*EXERCISE REQUIREMENTS:*
Write the entries below out again exactly; any picture in them stays out.

[Document structure recognition data]

BEGIN

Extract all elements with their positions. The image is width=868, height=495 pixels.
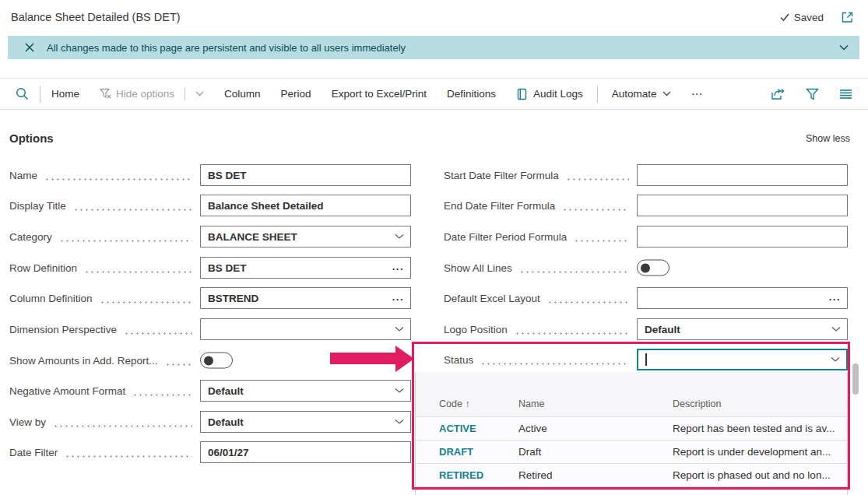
- dropdown-header-row: Code ↑ Name Description: [416, 372, 847, 416]
- dotted-leader: [165, 363, 192, 366]
- audit-logs-label: Audit Logs: [533, 88, 583, 100]
- status-name: Active: [518, 423, 673, 434]
- view-by-select[interactable]: Default: [200, 411, 411, 433]
- field-value: 06/01/27: [208, 447, 249, 458]
- menu-definitions[interactable]: Definitions: [447, 88, 496, 100]
- show-all-lines-toggle[interactable]: [637, 260, 669, 276]
- close-icon[interactable]: [25, 43, 34, 52]
- field-row-dimension-perspective: Dimension Perspective: [9, 318, 411, 340]
- chevron-down-icon: [831, 327, 841, 332]
- assist-edit-button[interactable]: ...: [392, 261, 404, 272]
- show-less-button[interactable]: Show less: [806, 133, 850, 144]
- page: Balance Sheet Detailed (BS DET) Saved Al…: [0, 0, 868, 495]
- end-date-filter-formula-input[interactable]: [637, 195, 848, 216]
- status-code-link[interactable]: ACTIVE: [439, 423, 518, 434]
- status-code-link[interactable]: DRAFT: [439, 446, 518, 458]
- field-value: Default: [645, 324, 680, 335]
- dropdown-row-retired[interactable]: RETIRED Retired Report is phased out and…: [416, 463, 847, 486]
- chevron-down-icon: [831, 357, 840, 363]
- dotted-leader: [124, 332, 192, 335]
- field-value: BS DET: [208, 170, 247, 181]
- menu-period[interactable]: Period: [281, 88, 311, 100]
- chevron-down-icon[interactable]: [195, 91, 204, 97]
- dotted-leader: [59, 240, 192, 242]
- dotted-leader: [547, 301, 629, 304]
- field-label: Column Definition: [9, 293, 93, 304]
- vertical-scrollbar-thumb[interactable]: [852, 363, 859, 395]
- field-row-row-definition: Row Definition BS DET ...: [9, 257, 411, 279]
- list-view-icon[interactable]: [839, 89, 852, 100]
- dotted-leader: [100, 301, 192, 304]
- dropdown-overflow-row: [415, 490, 848, 495]
- notification-banner: All changes made to this page are persis…: [8, 36, 859, 59]
- field-row-view-by: View by Default: [9, 411, 411, 433]
- field-row-show-amounts: Show Amounts in Add. Report...: [9, 349, 411, 371]
- field-label: Name: [9, 170, 37, 181]
- menu-automate[interactable]: Automate: [612, 88, 671, 100]
- name-input[interactable]: BS DET: [200, 164, 411, 186]
- dotted-leader: [53, 425, 192, 427]
- status-select[interactable]: [637, 349, 848, 370]
- show-amounts-toggle[interactable]: [200, 353, 233, 369]
- logbook-icon: [516, 88, 528, 100]
- column-header-name[interactable]: Name: [518, 398, 673, 409]
- default-excel-layout-input[interactable]: ...: [637, 287, 848, 309]
- search-icon[interactable]: [16, 87, 29, 100]
- divider: [184, 88, 185, 100]
- divider: [40, 86, 40, 103]
- page-title: Balance Sheet Detailed (BS DET): [11, 0, 181, 34]
- category-select[interactable]: BALANCE SHEET: [200, 226, 411, 248]
- display-title-input[interactable]: Balance Sheet Detailed: [200, 195, 411, 216]
- chevron-down-icon: [395, 327, 404, 332]
- menu-audit-logs[interactable]: Audit Logs: [516, 88, 583, 100]
- dotted-leader: [480, 363, 629, 365]
- field-value: BSTREND: [208, 293, 258, 304]
- field-value: BS DET: [208, 262, 247, 274]
- row-definition-input[interactable]: BS DET ...: [200, 257, 411, 279]
- field-row-default-excel-layout: Default Excel Layout ...: [444, 287, 848, 309]
- chevron-down-icon[interactable]: [839, 44, 849, 51]
- field-row-start-date-filter-formula: Start Date Filter Formula: [444, 164, 848, 186]
- menu-column[interactable]: Column: [224, 88, 261, 100]
- sort-ascending-icon: ↑: [465, 398, 469, 409]
- filter-icon[interactable]: [806, 88, 819, 100]
- check-icon: [779, 12, 790, 23]
- date-filter-input[interactable]: 06/01/27: [200, 441, 411, 463]
- assist-edit-button[interactable]: ...: [829, 291, 841, 303]
- dotted-leader: [44, 178, 192, 181]
- date-filter-period-formula-input[interactable]: [637, 226, 848, 248]
- logo-position-select[interactable]: Default: [637, 318, 848, 340]
- clear-filter-icon: [100, 88, 111, 100]
- dotted-leader: [65, 455, 192, 458]
- field-row-date-filter: Date Filter 06/01/27: [9, 441, 411, 463]
- field-label: Start Date Filter Formula: [444, 170, 559, 181]
- open-in-window-icon[interactable]: [841, 11, 854, 24]
- field-label: Show Amounts in Add. Report...: [9, 355, 158, 367]
- field-row-end-date-filter-formula: End Date Filter Formula: [444, 195, 848, 216]
- column-header-description[interactable]: Description: [673, 398, 847, 409]
- save-status: Saved: [779, 12, 824, 23]
- dropdown-row-draft[interactable]: DRAFT Draft Report is under development …: [416, 440, 847, 463]
- more-options-button[interactable]: ⋯: [691, 87, 704, 101]
- menu-export-excel-print[interactable]: Export to Excel/Print: [332, 88, 427, 100]
- field-row-negative-amount-format: Negative Amount Format Default: [9, 380, 411, 402]
- column-header-code[interactable]: Code ↑: [439, 398, 518, 409]
- menu-home[interactable]: Home: [51, 88, 79, 100]
- dimension-perspective-select[interactable]: [200, 318, 411, 340]
- status-description: Report is under development an...: [673, 446, 847, 458]
- field-label: Display Title: [9, 200, 66, 212]
- status-code-link[interactable]: RETIRED: [439, 469, 518, 481]
- negative-amount-format-select[interactable]: Default: [200, 380, 411, 402]
- dropdown-row-active[interactable]: ACTIVE Active Report has been tested and…: [416, 416, 847, 440]
- field-label: End Date Filter Formula: [444, 200, 555, 212]
- field-row-status: Status: [444, 349, 848, 370]
- dotted-leader: [515, 332, 629, 335]
- notification-text: All changes made to this page are persis…: [47, 42, 406, 54]
- start-date-filter-formula-input[interactable]: [637, 164, 848, 186]
- assist-edit-button[interactable]: ...: [392, 291, 404, 303]
- title-bar: Balance Sheet Detailed (BS DET) Saved: [0, 0, 868, 34]
- column-definition-input[interactable]: BSTREND ...: [200, 287, 411, 309]
- status-dropdown: Code ↑ Name Description ACTIVE Active Re…: [415, 372, 848, 487]
- menu-hide-options[interactable]: Hide options: [100, 88, 204, 100]
- share-icon[interactable]: [771, 87, 785, 100]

END

*YOUR RESPONSE:*
Extract all elements with their positions. The image is width=868, height=495 pixels.
- dropdown-header-row: Code ↑ Name Description: [416, 372, 847, 416]
- dotted-leader: [165, 363, 192, 366]
- audit-logs-label: Audit Logs: [533, 88, 583, 100]
- status-name: Active: [518, 423, 673, 434]
- view-by-select[interactable]: Default: [200, 411, 411, 433]
- field-value: 06/01/27: [208, 447, 249, 458]
- menu-definitions[interactable]: Definitions: [447, 88, 496, 100]
- show-all-lines-toggle[interactable]: [637, 260, 669, 276]
- close-icon[interactable]: [25, 43, 34, 52]
- field-row-dimension-perspective: Dimension Perspective: [9, 318, 411, 340]
- chevron-down-icon: [831, 327, 841, 332]
- assist-edit-button[interactable]: ...: [392, 261, 404, 272]
- show-less-button[interactable]: Show less: [806, 133, 850, 144]
- page: Balance Sheet Detailed (BS DET) Saved Al…: [0, 0, 868, 495]
- end-date-filter-formula-input[interactable]: [637, 195, 848, 216]
- status-code-link[interactable]: ACTIVE: [439, 423, 518, 434]
- status-code-link[interactable]: DRAFT: [439, 446, 518, 458]
- field-value: Default: [645, 324, 680, 335]
- dropdown-row-retired[interactable]: RETIRED Retired Report is phased out and…: [416, 463, 847, 486]
- chevron-down-icon: [831, 357, 840, 363]
- dotted-leader: [124, 332, 192, 335]
- field-value: BS DET: [208, 170, 247, 181]
- menu-period[interactable]: Period: [281, 88, 311, 100]
- chevron-down-icon[interactable]: [195, 91, 204, 97]
- dotted-leader: [59, 240, 192, 242]
- dotted-leader: [547, 301, 629, 304]
- field-label: Column Definition: [9, 293, 93, 304]
- vertical-scrollbar-thumb[interactable]: [852, 363, 859, 395]
- field-row-row-definition: Row Definition BS DET ...: [9, 257, 411, 279]
- list-view-icon[interactable]: [839, 89, 852, 100]
- dotted-leader: [100, 301, 192, 304]
- dropdown-overflow-row: [415, 490, 848, 495]
- notification-banner: All changes made to this page are persis…: [8, 36, 859, 59]
- field-row-view-by: View by Default: [9, 411, 411, 433]
- field-row-show-amounts: Show Amounts in Add. Report...: [9, 349, 411, 371]
- field-label: Name: [9, 170, 37, 181]
- menu-automate[interactable]: Automate: [612, 88, 671, 100]
- name-input[interactable]: BS DET: [200, 164, 411, 186]
- dotted-leader: [53, 425, 192, 427]
- status-select[interactable]: [637, 349, 848, 370]
- show-amounts-toggle[interactable]: [200, 353, 233, 369]
- logbook-icon: [516, 88, 528, 100]
- column-header-name[interactable]: Name: [518, 398, 673, 409]
- default-excel-layout-input[interactable]: ...: [637, 287, 848, 309]
- search-icon[interactable]: [16, 87, 29, 100]
- divider: [184, 88, 185, 100]
- divider: [40, 86, 40, 103]
- page-title: Balance Sheet Detailed (BS DET): [11, 0, 181, 34]
- category-select[interactable]: BALANCE SHEET: [200, 226, 411, 248]
- display-title-input[interactable]: Balance Sheet Detailed: [200, 195, 411, 216]
- chevron-down-icon: [395, 327, 404, 332]
- menu-audit-logs[interactable]: Audit Logs: [516, 88, 583, 100]
- dotted-leader: [480, 363, 629, 365]
- field-value: BSTREND: [208, 293, 258, 304]
- field-value: BS DET: [208, 262, 247, 274]
- row-definition-input[interactable]: BS DET ...: [200, 257, 411, 279]
- field-row-default-excel-layout: Default Excel Layout ...: [444, 287, 848, 309]
- chevron-down-icon[interactable]: [839, 44, 849, 51]
- field-row-start-date-filter-formula: Start Date Filter Formula: [444, 164, 848, 186]
- menu-column[interactable]: Column: [224, 88, 261, 100]
- sort-ascending-icon: ↑: [465, 398, 469, 409]
- filter-icon[interactable]: [806, 88, 819, 100]
- check-icon: [779, 12, 790, 23]
- date-filter-input[interactable]: 06/01/27: [200, 441, 411, 463]
- assist-edit-button[interactable]: ...: [829, 291, 841, 303]
- dotted-leader: [44, 178, 192, 181]
- date-filter-period-formula-input[interactable]: [637, 226, 848, 248]
- logo-position-select[interactable]: Default: [637, 318, 848, 340]
- clear-filter-icon: [100, 88, 111, 100]
- dotted-leader: [65, 455, 192, 458]
- field-row-date-filter: Date Filter 06/01/27: [9, 441, 411, 463]
- field-label: Start Date Filter Formula: [444, 170, 559, 181]
- open-in-window-icon[interactable]: [841, 11, 854, 24]
- field-label: Show Amounts in Add. Report...: [9, 355, 158, 367]
- field-row-end-date-filter-formula: End Date Filter Formula: [444, 195, 848, 216]
- column-header-description[interactable]: Description: [673, 398, 847, 409]
- save-status: Saved: [779, 12, 824, 23]
- dropdown-row-draft[interactable]: DRAFT Draft Report is under development …: [416, 440, 847, 463]
- more-options-button[interactable]: ⋯: [691, 87, 704, 101]
- menu-export-excel-print[interactable]: Export to Excel/Print: [332, 88, 427, 100]
- field-row-negative-amount-format: Negative Amount Format Default: [9, 380, 411, 402]
- column-header-code[interactable]: Code ↑: [439, 398, 518, 409]
- menu-home[interactable]: Home: [51, 88, 79, 100]
- dimension-perspective-select[interactable]: [200, 318, 411, 340]
- status-description: Report is under development an...: [673, 446, 847, 458]
- field-label: Display Title: [9, 200, 66, 212]
- status-code-link[interactable]: RETIRED: [439, 469, 518, 481]
- negative-amount-format-select[interactable]: Default: [200, 380, 411, 402]
- dropdown-row-active[interactable]: ACTIVE Active Report has been tested and…: [416, 416, 847, 440]
- field-label: End Date Filter Formula: [444, 200, 555, 212]
- field-row-status: Status: [444, 349, 848, 370]
- dotted-leader: [515, 332, 629, 335]
- notification-text: All changes made to this page are persis…: [47, 42, 406, 54]
- start-date-filter-formula-input[interactable]: [637, 164, 848, 186]
- assist-edit-button[interactable]: ...: [392, 291, 404, 303]
- title-bar: Balance Sheet Detailed (BS DET) Saved: [0, 0, 868, 34]
- column-definition-input[interactable]: BSTREND ...: [200, 287, 411, 309]
- status-dropdown: Code ↑ Name Description ACTIVE Active Re…: [415, 372, 848, 487]
- menu-hide-options[interactable]: Hide options: [100, 88, 204, 100]
- share-icon[interactable]: [771, 87, 785, 100]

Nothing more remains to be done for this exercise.